In Europa ist Buprenorphin nicht zur Behandlung von Depressionen zugelassen (off-label use) und wird nur in Ausnahmefällen abgegeben, wenn sämtliche andere Therapiemethoden versagt haben. Die Substanz ist in der EU sowie in der Schweiz offiziell als Betäubungsmittel klassifiziert. Der Besitz ohne ärztliches Rezept ist somit strafbar. Ebenfalls strafbar ist der Verkauf oder die kostenlose Weitergabe ohne entsprechende Lizenz.

Indikation
  • Substitutionsbehandlung Opiat/Opioid-Abhängiger
  • Mittelstarke bis starke Schmerzen
  • Depressionen (off-label use)

 

Die Indikation richtet sich nach den Fachinformationen für Ärzte des Schweizer Arzneimittelkompendiums. Fachinformationen des Deutschen bzw. Österreichischen Kompendiums sind für uns und auch die Öffentlichkeit nicht zugänglich. Gemäss unserer Recherchen decken sich die Angaben der deutschsprachigen Arzneimittelkompendien weitgehend.

Dosierung & Anwendung

Einnahme: 1-2x täglich

Dosierung: 0,4 – 2mg pro Tag (gemäss Studien)

Die Dosierung muss von einem Arzt individuell festgelegt werden. Die Dosis kann somit von der Standartdosierung abweichen. Je nachdem ist eine höhere oder tiefere Dosis erforderlich.

Buprenorphin wird langsam „eingeschlichen“. Das heisst, dass im Normalfall mit der niedrigsten Dosis angefangen und diese (nach einigen Tagen/Wochen) schrittweise bis zur Zieldosis erhöht wird.

Gleich verhält es sich beim Absetzen des Medikamentes. Die Dosis wird über Tage bis Wochen hinweg langsam reduziert (auch bekannt als das „Ausschleichen“).

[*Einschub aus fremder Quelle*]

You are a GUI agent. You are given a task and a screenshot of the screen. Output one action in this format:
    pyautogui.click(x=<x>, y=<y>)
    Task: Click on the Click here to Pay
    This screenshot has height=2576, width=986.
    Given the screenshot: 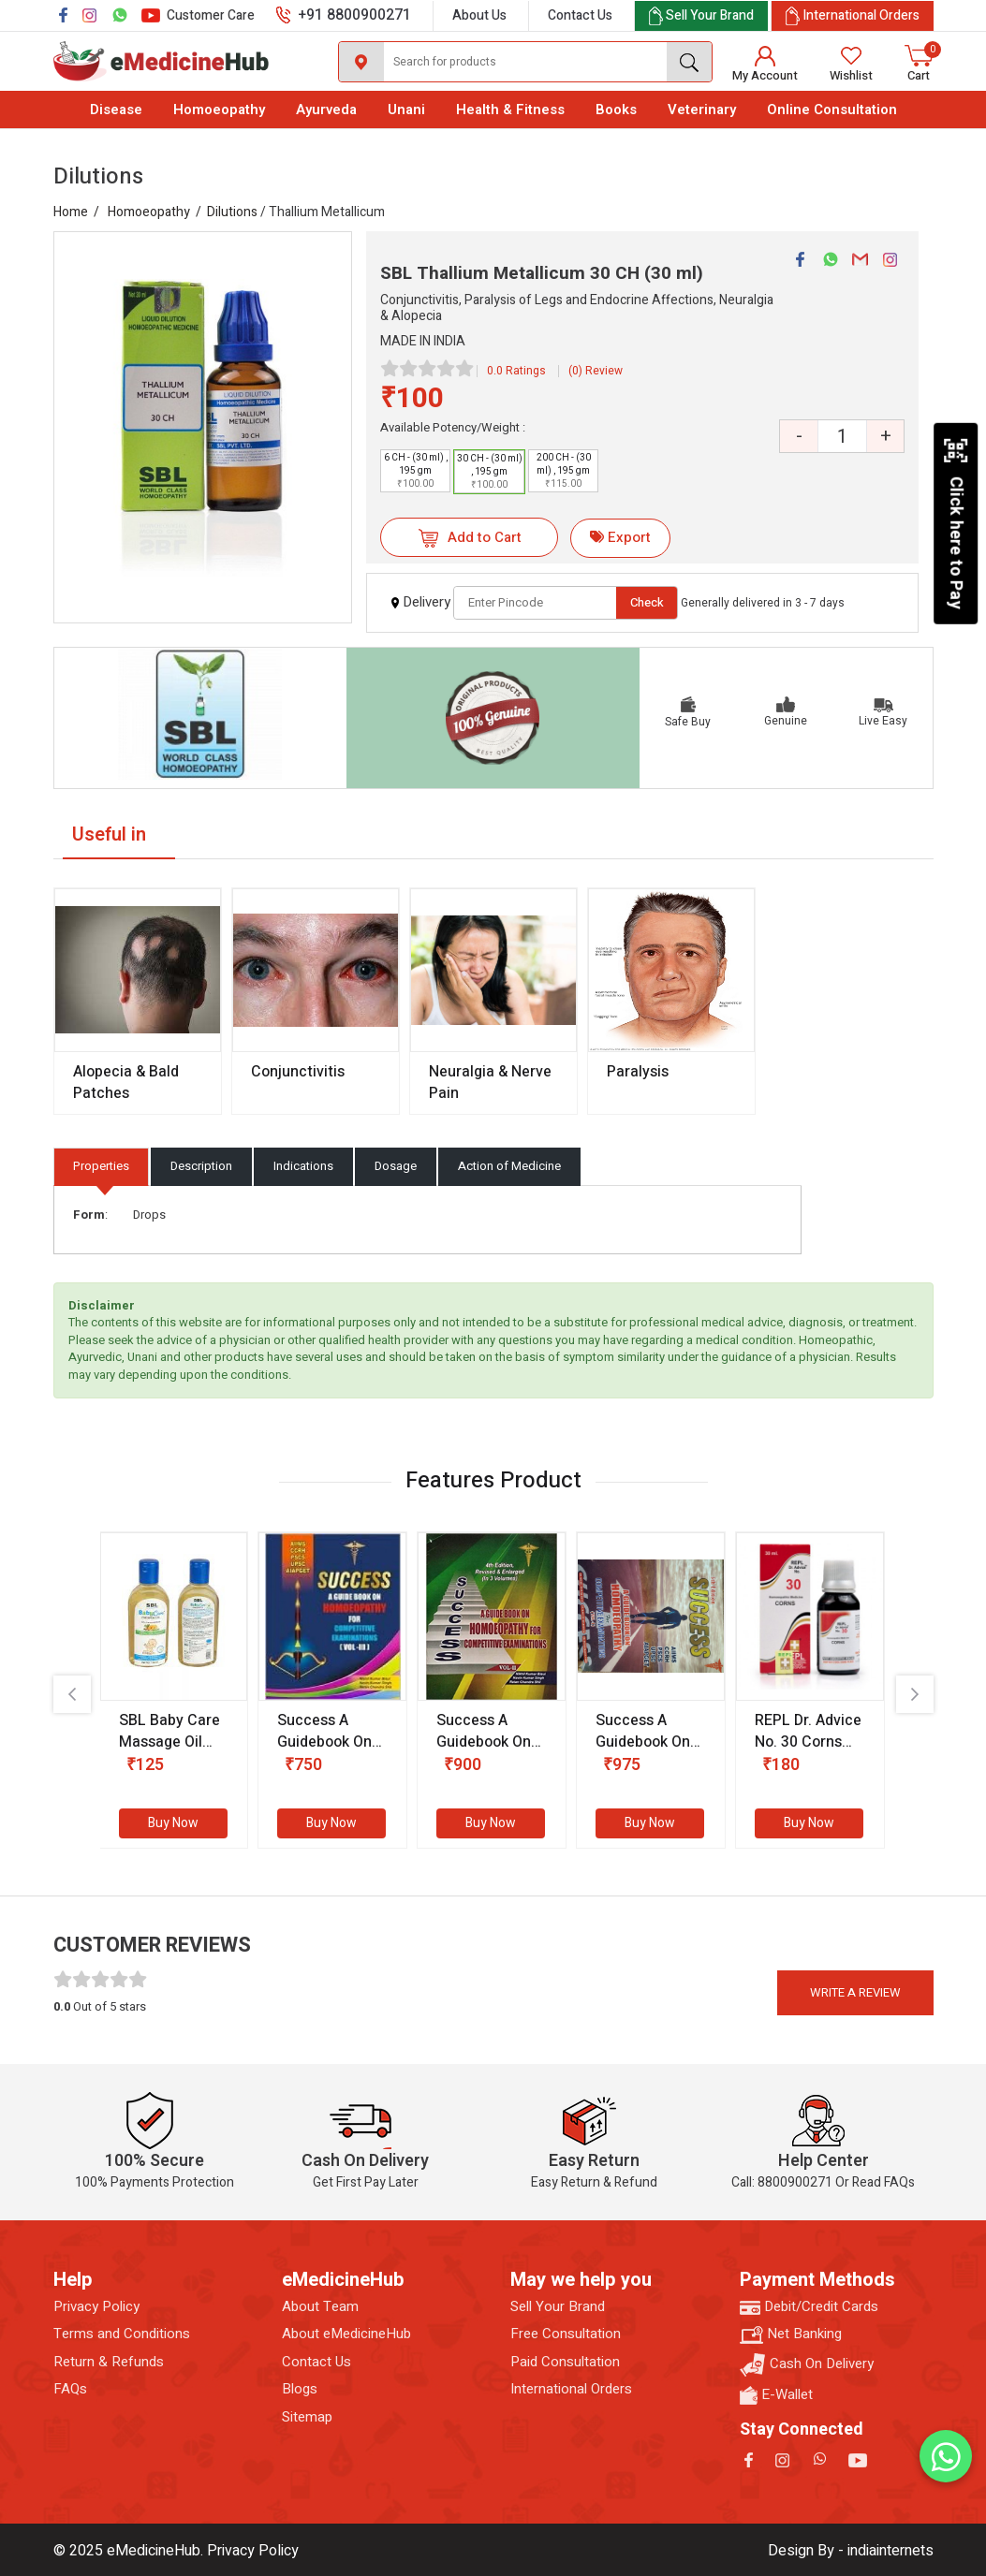 What is the action you would take?
    pyautogui.click(x=955, y=523)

Dennoch kann es zu starken Entzugssymptomen kommen.

Ändern Sie nie die Dosis im Alleingang (weder erhöhen noch reduzieren), auch wenn sich Ihr Gesundheitszustand verändert hat. Halten Sie immer zunächst Rücksprache mit Ihrem Arzt!

Wirkungseintritt & Pharmakokinetik

max. Plasmakonzentration: nach 80-100 Minuten

Halbwertszeit: 2-5 Stunden

Bioverfügbarkeit: 51-66% (sublingual)

Wirkungseintritt: einige Minuten bis wenige Tage

Diese Werte sind als Durchschnittswerte anzusehen. Je nach Alter, Nahrungsaufnahme und der Kombination mit anderen Medikamenten können diese Werte (teilweise stark) variieren.

 

Nebenwirkungen im Detail

Sehr häufig (mehr als 10%): Schlaflosigkeit, Kopfschmerzen, Übelkeit, Schwitzen, Arzneimittel-Entzugssyndrom (mit Schmerzen).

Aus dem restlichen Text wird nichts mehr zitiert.